Talk of European games being played outside of Europe is only going to increase in the coming months or even years. With American owners like Todd Boehly and Co., Fenway Sports Group and the Kroenke's already at the helm of some of England's biggest clubs, playing in the US in particular looks like an eventuality as oppose to a possibility.
The primary reason behind playing European games outside of Europe is understandably money. Whilst European football fans are probably less enthused by the idea, there's no denying that it'll be profitable for football's governing bodies.

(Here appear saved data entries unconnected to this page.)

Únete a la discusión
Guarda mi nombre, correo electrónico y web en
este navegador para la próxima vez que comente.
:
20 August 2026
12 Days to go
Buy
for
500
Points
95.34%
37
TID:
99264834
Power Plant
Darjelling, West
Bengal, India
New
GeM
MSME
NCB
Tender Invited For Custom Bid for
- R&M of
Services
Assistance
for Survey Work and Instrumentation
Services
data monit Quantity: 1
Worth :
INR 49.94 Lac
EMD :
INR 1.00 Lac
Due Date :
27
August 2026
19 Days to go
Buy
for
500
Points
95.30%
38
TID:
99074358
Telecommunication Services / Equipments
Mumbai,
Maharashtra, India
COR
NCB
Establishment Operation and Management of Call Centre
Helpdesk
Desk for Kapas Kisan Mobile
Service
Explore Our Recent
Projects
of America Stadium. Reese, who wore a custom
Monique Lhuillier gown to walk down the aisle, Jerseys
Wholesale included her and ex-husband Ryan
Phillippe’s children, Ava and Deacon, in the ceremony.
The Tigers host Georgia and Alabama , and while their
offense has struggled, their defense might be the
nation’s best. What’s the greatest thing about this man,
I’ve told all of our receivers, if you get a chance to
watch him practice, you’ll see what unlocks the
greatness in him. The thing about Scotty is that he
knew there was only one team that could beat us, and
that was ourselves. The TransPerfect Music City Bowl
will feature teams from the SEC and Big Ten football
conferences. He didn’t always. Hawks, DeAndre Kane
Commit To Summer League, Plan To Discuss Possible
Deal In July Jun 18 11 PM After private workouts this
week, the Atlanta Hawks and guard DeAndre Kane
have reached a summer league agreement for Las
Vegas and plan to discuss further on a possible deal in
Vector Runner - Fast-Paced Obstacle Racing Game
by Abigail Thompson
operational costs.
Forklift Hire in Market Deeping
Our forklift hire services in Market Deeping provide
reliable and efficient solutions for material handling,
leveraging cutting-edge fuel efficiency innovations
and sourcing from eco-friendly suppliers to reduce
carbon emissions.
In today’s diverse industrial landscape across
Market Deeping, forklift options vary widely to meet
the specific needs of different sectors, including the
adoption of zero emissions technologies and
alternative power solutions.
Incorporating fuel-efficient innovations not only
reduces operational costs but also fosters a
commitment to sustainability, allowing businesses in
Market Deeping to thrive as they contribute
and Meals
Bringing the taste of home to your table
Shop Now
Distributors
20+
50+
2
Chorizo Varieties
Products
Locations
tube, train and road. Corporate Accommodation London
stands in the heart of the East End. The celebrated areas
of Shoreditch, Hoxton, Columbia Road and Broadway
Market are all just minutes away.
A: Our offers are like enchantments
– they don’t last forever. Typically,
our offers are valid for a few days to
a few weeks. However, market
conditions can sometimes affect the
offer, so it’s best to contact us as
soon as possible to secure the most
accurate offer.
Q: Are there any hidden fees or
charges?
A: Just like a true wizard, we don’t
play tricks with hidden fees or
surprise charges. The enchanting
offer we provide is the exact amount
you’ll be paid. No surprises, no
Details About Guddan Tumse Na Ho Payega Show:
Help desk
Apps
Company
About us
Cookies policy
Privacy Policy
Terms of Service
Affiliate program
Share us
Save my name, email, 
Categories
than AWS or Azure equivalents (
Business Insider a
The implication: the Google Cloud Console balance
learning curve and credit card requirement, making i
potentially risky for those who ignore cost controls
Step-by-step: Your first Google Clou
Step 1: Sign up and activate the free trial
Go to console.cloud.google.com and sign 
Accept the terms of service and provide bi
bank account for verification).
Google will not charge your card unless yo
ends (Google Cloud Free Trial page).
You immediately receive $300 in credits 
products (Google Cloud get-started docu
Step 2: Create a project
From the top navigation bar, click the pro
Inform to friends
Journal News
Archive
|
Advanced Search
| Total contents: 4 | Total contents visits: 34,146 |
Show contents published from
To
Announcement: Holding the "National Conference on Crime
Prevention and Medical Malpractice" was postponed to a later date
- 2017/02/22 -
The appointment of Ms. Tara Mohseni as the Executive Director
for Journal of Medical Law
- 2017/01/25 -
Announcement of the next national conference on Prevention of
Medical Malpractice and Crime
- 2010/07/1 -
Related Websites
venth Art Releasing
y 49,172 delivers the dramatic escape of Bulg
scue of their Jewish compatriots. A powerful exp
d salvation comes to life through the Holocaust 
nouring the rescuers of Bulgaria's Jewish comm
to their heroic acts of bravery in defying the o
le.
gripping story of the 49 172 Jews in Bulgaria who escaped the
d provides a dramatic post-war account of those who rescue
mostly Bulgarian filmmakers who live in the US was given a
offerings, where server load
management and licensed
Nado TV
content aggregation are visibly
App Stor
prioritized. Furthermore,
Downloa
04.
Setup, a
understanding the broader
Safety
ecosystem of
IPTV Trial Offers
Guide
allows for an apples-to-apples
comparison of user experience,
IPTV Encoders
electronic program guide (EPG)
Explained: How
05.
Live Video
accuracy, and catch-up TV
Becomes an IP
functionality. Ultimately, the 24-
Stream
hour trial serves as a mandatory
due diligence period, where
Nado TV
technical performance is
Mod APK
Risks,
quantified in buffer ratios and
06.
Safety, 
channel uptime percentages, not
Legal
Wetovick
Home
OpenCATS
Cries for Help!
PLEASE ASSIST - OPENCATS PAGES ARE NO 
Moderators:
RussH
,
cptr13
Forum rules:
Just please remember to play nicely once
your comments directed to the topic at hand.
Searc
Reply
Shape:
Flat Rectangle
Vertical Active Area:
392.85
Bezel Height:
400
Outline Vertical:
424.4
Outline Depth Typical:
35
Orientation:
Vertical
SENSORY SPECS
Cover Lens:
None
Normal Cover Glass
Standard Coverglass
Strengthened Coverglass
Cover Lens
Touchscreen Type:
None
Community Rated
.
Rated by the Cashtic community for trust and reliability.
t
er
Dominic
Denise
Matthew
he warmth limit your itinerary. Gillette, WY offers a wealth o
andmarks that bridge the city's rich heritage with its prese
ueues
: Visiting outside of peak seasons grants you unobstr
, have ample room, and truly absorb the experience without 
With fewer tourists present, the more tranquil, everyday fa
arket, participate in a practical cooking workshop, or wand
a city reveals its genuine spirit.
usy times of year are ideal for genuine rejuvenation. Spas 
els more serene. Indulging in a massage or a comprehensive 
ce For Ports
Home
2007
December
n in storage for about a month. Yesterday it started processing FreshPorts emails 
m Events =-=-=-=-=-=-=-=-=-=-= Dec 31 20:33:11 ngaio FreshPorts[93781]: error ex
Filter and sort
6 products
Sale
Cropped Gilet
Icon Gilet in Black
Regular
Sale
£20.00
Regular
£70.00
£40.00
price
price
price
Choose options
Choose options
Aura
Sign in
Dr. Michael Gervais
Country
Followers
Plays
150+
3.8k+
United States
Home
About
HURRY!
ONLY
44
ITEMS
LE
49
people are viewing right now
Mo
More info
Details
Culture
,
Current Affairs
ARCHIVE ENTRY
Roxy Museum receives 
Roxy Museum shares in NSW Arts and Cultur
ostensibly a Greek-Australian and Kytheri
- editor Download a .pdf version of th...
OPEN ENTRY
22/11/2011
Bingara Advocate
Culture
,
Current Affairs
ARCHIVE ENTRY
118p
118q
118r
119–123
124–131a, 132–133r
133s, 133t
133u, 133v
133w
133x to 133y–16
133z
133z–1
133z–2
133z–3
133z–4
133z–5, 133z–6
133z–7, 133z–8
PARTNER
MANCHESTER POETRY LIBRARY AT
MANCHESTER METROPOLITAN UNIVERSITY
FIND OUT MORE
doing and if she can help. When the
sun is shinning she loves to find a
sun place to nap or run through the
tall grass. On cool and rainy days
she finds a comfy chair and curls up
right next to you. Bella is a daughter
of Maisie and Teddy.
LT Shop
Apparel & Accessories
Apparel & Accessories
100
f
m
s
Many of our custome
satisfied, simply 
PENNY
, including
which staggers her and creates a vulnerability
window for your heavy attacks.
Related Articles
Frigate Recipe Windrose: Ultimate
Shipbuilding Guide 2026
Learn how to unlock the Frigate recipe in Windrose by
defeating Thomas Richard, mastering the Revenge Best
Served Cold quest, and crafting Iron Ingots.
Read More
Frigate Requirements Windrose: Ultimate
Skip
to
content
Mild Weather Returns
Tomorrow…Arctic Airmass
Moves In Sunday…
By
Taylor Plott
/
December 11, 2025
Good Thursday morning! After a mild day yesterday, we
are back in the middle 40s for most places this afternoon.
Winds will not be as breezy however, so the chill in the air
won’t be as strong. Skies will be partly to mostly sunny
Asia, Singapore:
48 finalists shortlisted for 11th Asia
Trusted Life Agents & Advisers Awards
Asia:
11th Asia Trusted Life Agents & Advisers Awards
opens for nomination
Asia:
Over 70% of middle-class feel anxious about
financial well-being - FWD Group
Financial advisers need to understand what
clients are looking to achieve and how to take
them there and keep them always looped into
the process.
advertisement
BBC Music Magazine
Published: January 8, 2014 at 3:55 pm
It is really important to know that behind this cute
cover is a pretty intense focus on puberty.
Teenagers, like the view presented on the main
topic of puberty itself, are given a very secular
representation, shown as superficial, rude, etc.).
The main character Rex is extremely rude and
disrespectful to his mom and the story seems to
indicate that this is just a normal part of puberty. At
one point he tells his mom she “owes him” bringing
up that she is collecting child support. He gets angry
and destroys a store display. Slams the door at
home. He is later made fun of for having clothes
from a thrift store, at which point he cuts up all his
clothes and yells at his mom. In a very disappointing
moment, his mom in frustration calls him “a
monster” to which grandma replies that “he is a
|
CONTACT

As per the Athletic, there are main “outside Europe” destinations that will provide the type of cash the big clubs will be interested in, namely the Middle East, China and the US. As the first two options come with controversy, option three - the one that has just increased by 150 per cent the money it's willing to pay to broadcast/stream Champions League games and is staging most of the games at the 2026 World Cup, a tournament that should break records for audience numbers, revenues and profits - is the most likely.
With that in mind, when UEFA and the European Club Association (ECA) inevitably buy into the idea that games could be played in America, how might it work? Well, there's a few theories.
One is to perhaps move a Champions League group stage game or two to a city that will truly honour the occasion. Somewhere like Los Angeles, New York etc. where the whole world will be watching. In what is almost a parallel, we annually see some NFL teams travel to England to play league games, with the Tottenham Hotspur Stadium and Wembley playing host to this season's fixtures.
Another idea - one that UEFA president Aleksander Ceferin started last year when he informed L’Equipe that he was “a fan” of how it may go down - is that you stage a two single-leg semi-final and a final in a Champions League 'final four' week outside of Europe.
That's similar to how the Champions League and Europa League operated following the suspension of the competitions during the height of the coronavirus pandemic. UEFA dropped the home/away format of the quarter-finals and semi-finals, and concluded the Champions League over 12 days in Portugal, whilst the Europa League was played over the same timeframe in Germany.
The Athletic reports that the feedback from players was positive as it meant that they didn't have to travel around much. A 'final four' competition will do broadcasters no harm either and it's something that's likely to be favourable amongst football's powerbrokers.
Of course, the idea is going to be met with its critics, namely the people who follow these clubs week in, week out. But with the money surrounding the game nowadays, it's something we're probably going to have to expect in the long-term - especially with more non-Europeans like Boehly taking control of the world's richest clubs and bringing new ways of doling things to the table.